Тишина. В такие минуты она невыносима. Кажется, если бы атом случайно ударился об обшивку корабля, то слух уловил бы этот звук. Тишина. Она больно бьётся в висках аритмией сердца. И чудится, что чувствуешь горьковатый вкус биения и замечаешь, что внутри тебя, в груди, постоянно пульсирует поизношенная машина, заставляя кровь двигаться и двигаться. И ты вдруг осознаёшь, что когда-нибудь наступит предел износа и двигатель, выработав свой рабочий ресурс, встанет. Не потому ли тишина так пугает нас и заставляет тревожно нарушать её покой. Нужно было говорить, говорить, чтобы прогнать эту тишину. Но что-то им мешало: только отдельные, ничего не значащие фразы выплёскивались, точно тяжёлый выдох изнутри. Разговор, так необходимый в эти минуты, не клеился. Они могли бы многое сказать и хотели многое сказать… Но дрожащий голос, готовый сорваться в рыдание, смущал мужчину, решившего, во что бы то ни стало, держаться мужественно и морально поддержать уставшую, измотанную женщину. Она же думала, что женщина по природе своей сильнее мужчины и показать свою слабость именно сейчас, когда она так нужна этому человеку, было бы просто предательством. Она крепилась. Встречая его мрачный взгляд, пыталась улыбнуться, сказать что-то нежное, доброе. И всё-таки. Даже когда знаешь, что что-то важное, что-то главное, что сдерживал в себе, быть может, всю жизнь, нужно сказать, пока ещё есть для этого время, пока не поздно, – не получается. Находятся какие-то нейтральные темы, мелочные, о которых тут же забываешь.
– А почему так темно? – нарушила она долгое молчание.
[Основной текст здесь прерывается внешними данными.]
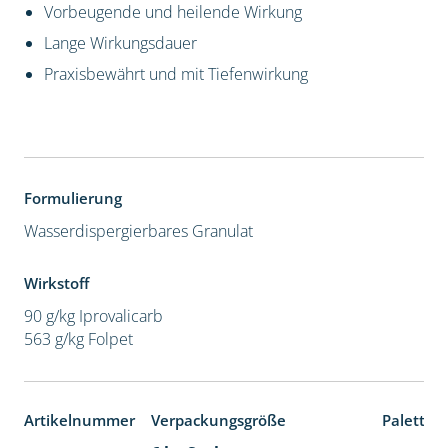
Vorbeugende und heilende Wirkung
Lange Wirkungsdauer
Praxisbewährt und mit Tiefenwirkung
Formulierung
Wasserdispergierbares Granulat
Wirkstoff
90 g/kg Iprovalicarb
563 g/kg Folpet
Artikelnummer
Verpackungsgröße
Paletten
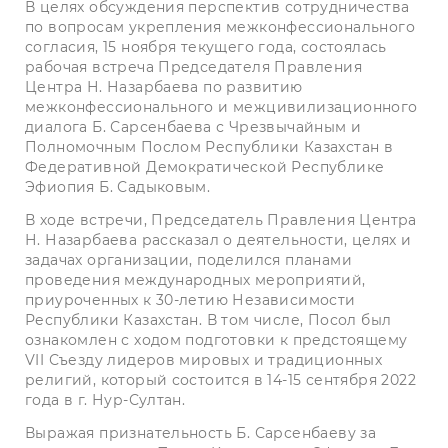
В целях обсуждения перспектив сотрудничества
по вопросам укрепления межконфессионального
согласия, 15 ноября текущего года, состоялась
рабочая встреча Председателя Правления
Центра Н. Назарбаева по развитию
межконфессионального и межцивилизационного
диалога Б. Сарсенбаева с Чрезвычайным и
Полномочным Послом Республики Казахстан в
Федеративной Демократической Республике
Эфиопия Б. Садыковым.
В ходе встречи, Председатель Правления Центра
Н. Назарбаева рассказал о деятельности, целях и
задачах организации, поделился планами
проведения международных мероприятий,
приуроченных к 30-летию Независимости
Республики Казахстан. В том числе, Посол был
ознакомлен с ходом подготовки к предстоящему
VII Съезду лидеров мировых и традиционных
религий, который состоится в 14-15 сентября 2022
года в г. Нур-Султан.
Выражая признательность Б. Сарсенбаеву за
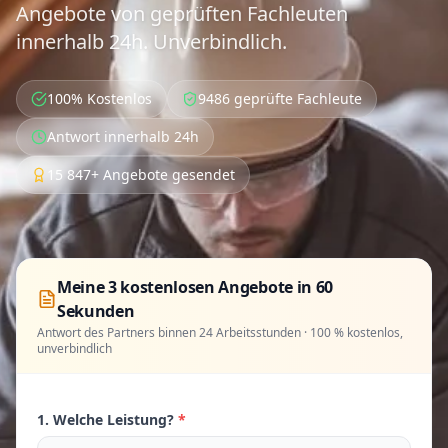
Angebote von geprüften Fachleuten
innerhalb 24h. Unverbindlich.
100% Kostenlos
9486 geprüfte Fachleute
Antwort innerhalb 24h
15 847+ Angebote gesendet
Meine 3 kostenlosen Angebote in 60
Sekunden
Antwort des Partners binnen 24 Arbeitsstunden · 100 % kostenlos,
unverbindlich
1. Welche Leistung?
*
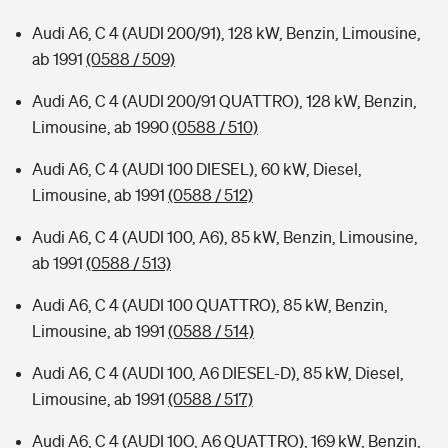
Audi A6, C 4 (AUDI 200/91), 128 kW, Benzin, Limousine,
ab 1991
(0588 / 509)
Audi A6, C 4 (AUDI 200/91 QUATTRO), 128 kW, Benzin,
Limousine, ab 1990
(0588 / 510)
Audi A6, C 4 (AUDI 100 DIESEL), 60 kW, Diesel,
Limousine, ab 1991
(0588 / 512)
Audi A6, C 4 (AUDI 100, A6), 85 kW, Benzin, Limousine,
ab 1991
(0588 / 513)
Audi A6, C 4 (AUDI 100 QUATTRO), 85 kW, Benzin,
Limousine, ab 1991
(0588 / 514)
Audi A6, C 4 (AUDI 100, A6 DIESEL-D), 85 kW, Diesel,
Limousine, ab 1991
(0588 / 517)
Audi A6, C 4 (AUDI 10O, A6 QUATTRO), 169 kW, Benzin,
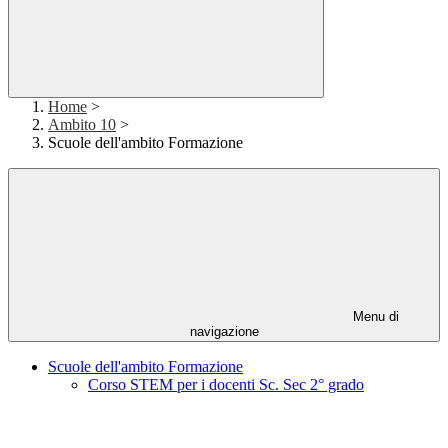
Home
>
Ambito 10
>
Scuole dell'ambito Formazione
Menu di
navigazione
Scuole dell'ambito Formazione
Corso STEM per i docenti Sc. Sec 2° grado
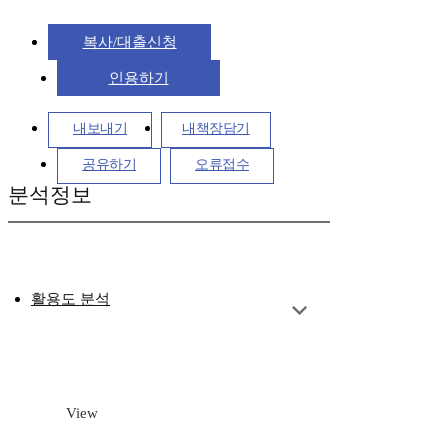
복사/대출신청
인용하기
내보내기
내책장담기
공유하기
오류접수
분석정보
활용도 분석
View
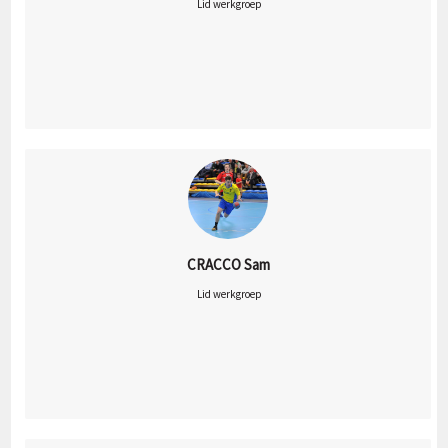
 Lid werkgroep
CRACCO Sam
 Lid werkgroep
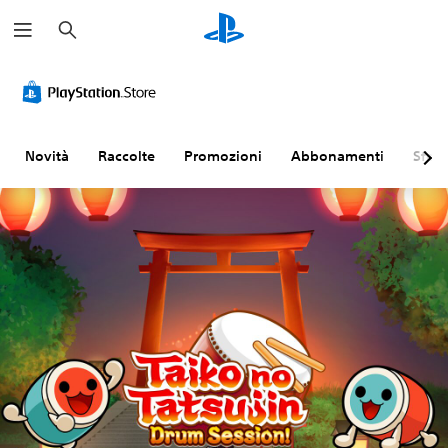
C
e
r
c
a
Novità
Raccolte
Promozioni
Abbonamenti
Sfogl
– Когда штурман бился в конвульсиях перед смертью, – отвечал он, словно читая заученную наизусть лекцию, в слова которой уже не вдумываешься, а автоматически выдаешь длинными порциями, – он ударил ногой по клавиатуре серверного компьютера, и система заблокировалась. Я пытался перезагрузить её – без толку, она не воспринимает ни единой команды. Свет, внутренняя связь, перекачка и выработка кислорода и… черт его знает что ещё – не работает. Нет, что-то всё-таки работает, – он задумался на мгновение, – но что?.. В общем, мы в корабле-призраке: капитан и все матросы мертвы, а судно без курса и управления несётся неведомо куда. Ты в детстве читала о корабле-призраке? И я в детстве читал о корабле-призраке, и уж никак не представлял себе, что когда-нибудь окажусь на нём. Хм, даже есть в этом что-то романтичное, черт возьми. Не хватает только пиратов. Хотя какие, к дьяволу, пираты в космосе?
– Воздух? Ты сказал, воздух не вырабатывается больше, – нервно вздрогнув, насторожилась она.
– Не беспокойся, на наш век хватит, – грустно сострил он.
– Не будь так жесток!
– Прости. Всё-всё. Прости, – прижав её к себе, быстро зашептал он.
«Нужно о чём-то говорить», – стучало назойливо в голове маленьким, но тяжёлым молоточком, какие бываю у психиатров, которыми они так больно бьют по переносице, за что ненавидишь их всем своим сердцем, но поделать ничего не можешь – врач есть врач.
– Можно тебя спросить? – наконец нашел, что сказать он. – Эта… экспедиция… что она для тебя значила, – с трудом подбирая нужные слова, он растягивал слоги и запинался, точно старался ничем не обидеть, зная интимность вопроса, – для чего ты… полетела?
Видя удивление на её лице, он как-то виновато тут же себя перебил:
– Ах, да. Муж. А… он?
Он старался как можно тактичнее задать этот вопрос, выбрать тон помягче, и всё же почувствовал холодок обиды в её молчании и в резком жесте, когда она отвернулась к иллюминатору.
– А ты? – вдруг спросила она, развеяв этим вопросом ошибочные догадки и ненужные угрызения совести мужчины.